**Task to complete**
Go over the data and copy out each line with "Ochronnym" in it.

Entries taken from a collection

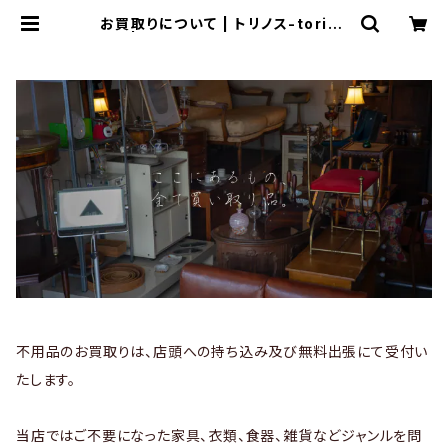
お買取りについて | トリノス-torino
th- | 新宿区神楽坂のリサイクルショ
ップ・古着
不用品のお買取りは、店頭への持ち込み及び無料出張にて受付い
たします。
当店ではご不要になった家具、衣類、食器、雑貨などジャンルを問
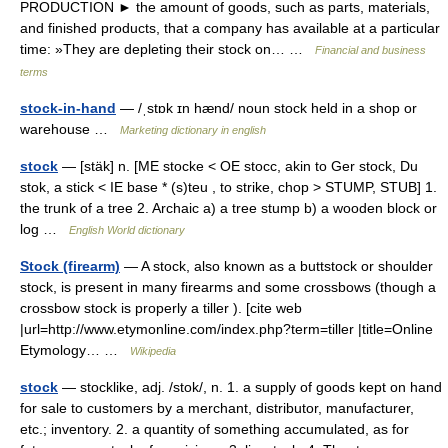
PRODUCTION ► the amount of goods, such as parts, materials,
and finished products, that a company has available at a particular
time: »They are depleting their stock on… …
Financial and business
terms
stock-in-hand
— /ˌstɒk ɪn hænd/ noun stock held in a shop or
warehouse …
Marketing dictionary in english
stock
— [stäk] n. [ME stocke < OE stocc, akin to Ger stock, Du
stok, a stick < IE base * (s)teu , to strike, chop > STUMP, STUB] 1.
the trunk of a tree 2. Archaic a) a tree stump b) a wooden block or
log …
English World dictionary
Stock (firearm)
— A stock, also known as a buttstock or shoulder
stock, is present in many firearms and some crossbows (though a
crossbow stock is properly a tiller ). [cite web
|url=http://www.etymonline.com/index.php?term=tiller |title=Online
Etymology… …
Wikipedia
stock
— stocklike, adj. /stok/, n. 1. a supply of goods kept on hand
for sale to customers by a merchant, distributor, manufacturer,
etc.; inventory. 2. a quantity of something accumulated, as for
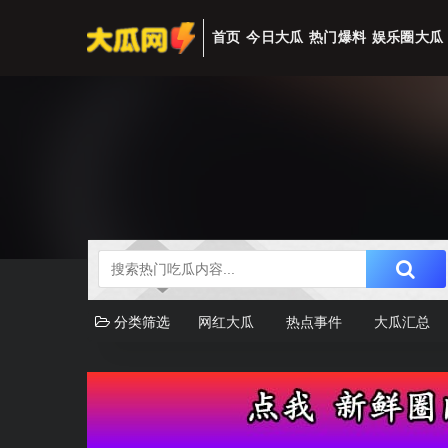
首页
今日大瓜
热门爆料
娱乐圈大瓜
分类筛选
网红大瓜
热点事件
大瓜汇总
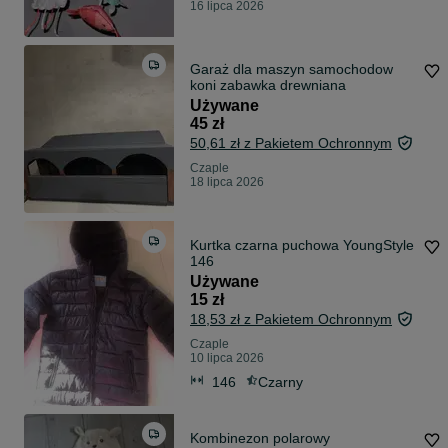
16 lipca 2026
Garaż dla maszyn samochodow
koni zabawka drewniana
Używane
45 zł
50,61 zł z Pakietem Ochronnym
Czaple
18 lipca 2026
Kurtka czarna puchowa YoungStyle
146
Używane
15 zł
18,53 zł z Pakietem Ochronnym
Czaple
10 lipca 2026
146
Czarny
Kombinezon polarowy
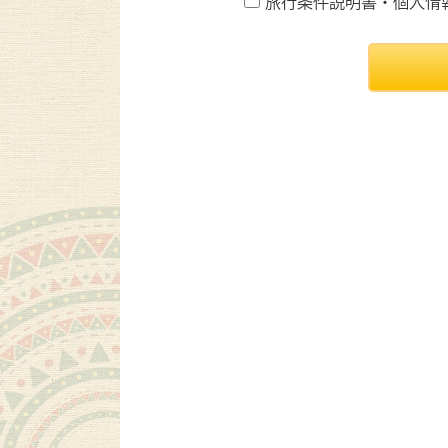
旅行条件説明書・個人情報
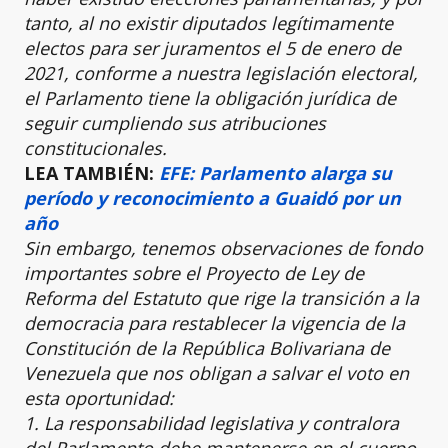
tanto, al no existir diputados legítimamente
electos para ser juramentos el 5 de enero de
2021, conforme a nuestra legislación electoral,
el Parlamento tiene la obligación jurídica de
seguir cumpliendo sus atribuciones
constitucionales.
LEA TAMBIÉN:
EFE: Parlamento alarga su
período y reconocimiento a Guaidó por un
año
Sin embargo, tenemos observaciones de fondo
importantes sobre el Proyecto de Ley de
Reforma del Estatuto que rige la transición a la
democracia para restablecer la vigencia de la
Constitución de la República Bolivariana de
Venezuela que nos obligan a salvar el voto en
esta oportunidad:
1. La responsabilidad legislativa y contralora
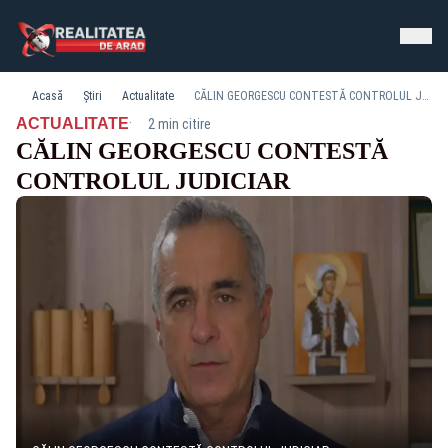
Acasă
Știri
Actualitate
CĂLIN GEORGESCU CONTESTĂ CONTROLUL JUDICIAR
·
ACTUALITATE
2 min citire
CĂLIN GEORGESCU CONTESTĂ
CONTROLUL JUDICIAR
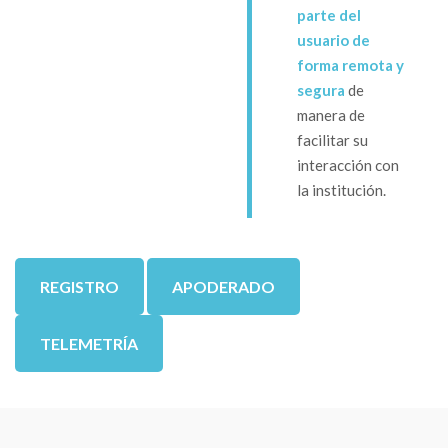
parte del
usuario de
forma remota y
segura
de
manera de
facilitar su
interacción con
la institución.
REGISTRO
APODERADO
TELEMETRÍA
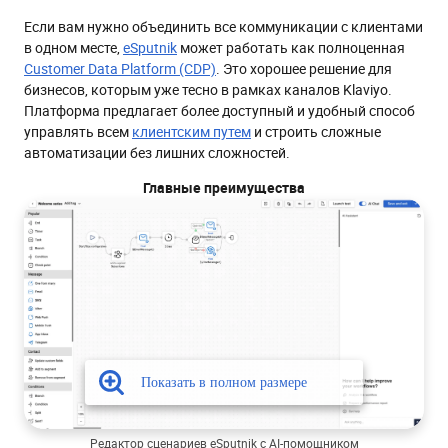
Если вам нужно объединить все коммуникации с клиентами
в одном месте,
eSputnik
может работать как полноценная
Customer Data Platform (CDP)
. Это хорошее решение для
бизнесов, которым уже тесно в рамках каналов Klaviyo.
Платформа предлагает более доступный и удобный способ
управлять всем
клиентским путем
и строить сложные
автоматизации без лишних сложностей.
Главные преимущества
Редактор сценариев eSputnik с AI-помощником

...

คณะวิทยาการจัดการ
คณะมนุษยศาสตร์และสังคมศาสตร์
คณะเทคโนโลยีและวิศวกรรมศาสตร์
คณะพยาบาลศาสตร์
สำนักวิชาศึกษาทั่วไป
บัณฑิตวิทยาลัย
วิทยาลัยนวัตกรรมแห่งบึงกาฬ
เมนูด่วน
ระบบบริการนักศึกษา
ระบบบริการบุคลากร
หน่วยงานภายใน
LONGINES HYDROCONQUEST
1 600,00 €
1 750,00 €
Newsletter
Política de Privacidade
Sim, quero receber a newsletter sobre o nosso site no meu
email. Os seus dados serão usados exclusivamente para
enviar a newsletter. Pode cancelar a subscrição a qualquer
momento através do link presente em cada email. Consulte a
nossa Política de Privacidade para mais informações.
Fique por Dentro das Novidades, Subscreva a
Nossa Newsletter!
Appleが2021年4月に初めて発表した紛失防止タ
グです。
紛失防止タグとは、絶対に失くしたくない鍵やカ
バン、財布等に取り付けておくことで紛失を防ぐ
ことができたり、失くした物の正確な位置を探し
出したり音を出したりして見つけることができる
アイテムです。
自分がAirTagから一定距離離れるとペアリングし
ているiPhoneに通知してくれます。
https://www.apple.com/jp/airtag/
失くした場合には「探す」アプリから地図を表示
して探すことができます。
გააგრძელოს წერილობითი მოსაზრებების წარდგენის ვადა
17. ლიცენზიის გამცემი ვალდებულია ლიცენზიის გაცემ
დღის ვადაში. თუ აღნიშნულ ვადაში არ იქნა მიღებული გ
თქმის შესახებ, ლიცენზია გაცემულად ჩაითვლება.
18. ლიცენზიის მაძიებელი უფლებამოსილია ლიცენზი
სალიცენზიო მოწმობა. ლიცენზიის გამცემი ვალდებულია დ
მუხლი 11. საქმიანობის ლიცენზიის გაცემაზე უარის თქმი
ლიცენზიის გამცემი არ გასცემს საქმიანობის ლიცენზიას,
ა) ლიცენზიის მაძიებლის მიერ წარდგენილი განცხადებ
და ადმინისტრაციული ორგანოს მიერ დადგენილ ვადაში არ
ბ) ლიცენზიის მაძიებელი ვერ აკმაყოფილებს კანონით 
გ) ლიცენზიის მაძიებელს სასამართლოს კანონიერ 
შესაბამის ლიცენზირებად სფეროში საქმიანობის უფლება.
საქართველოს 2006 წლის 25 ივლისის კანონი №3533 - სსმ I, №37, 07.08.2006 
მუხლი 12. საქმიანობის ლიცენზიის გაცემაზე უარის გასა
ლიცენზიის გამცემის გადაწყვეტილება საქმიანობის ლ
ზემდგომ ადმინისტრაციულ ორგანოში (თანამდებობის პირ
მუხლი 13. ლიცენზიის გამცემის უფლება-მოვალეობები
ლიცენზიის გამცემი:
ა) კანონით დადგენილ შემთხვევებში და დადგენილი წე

==

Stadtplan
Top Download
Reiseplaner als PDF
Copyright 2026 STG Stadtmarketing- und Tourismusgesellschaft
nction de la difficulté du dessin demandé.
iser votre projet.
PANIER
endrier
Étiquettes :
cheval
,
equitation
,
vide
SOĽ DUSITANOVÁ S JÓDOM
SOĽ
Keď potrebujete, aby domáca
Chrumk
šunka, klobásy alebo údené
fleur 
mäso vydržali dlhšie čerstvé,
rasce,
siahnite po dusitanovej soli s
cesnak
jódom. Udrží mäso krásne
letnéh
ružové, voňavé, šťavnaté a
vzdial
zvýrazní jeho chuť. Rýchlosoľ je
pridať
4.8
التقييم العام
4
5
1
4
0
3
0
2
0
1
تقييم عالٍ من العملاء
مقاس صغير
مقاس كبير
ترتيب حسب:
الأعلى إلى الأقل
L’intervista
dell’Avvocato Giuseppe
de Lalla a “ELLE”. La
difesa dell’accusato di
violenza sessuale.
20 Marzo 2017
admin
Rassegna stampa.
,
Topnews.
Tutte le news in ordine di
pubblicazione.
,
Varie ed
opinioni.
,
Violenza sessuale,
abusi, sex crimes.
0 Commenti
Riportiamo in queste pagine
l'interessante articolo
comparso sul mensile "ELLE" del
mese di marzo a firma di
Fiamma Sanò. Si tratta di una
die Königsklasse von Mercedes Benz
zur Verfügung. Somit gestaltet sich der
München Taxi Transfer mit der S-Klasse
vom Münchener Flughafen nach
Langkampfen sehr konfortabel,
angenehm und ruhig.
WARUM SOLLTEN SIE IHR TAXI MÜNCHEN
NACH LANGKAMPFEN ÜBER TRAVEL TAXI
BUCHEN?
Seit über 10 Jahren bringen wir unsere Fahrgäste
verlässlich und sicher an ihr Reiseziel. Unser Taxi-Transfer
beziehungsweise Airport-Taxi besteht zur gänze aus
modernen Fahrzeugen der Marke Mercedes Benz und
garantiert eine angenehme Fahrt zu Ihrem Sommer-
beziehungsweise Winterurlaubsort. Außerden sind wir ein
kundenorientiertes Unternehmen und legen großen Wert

**The completed task**
50,61 zł z Pakietem Ochronnym
18,53 zł z Pakietem Ochronnym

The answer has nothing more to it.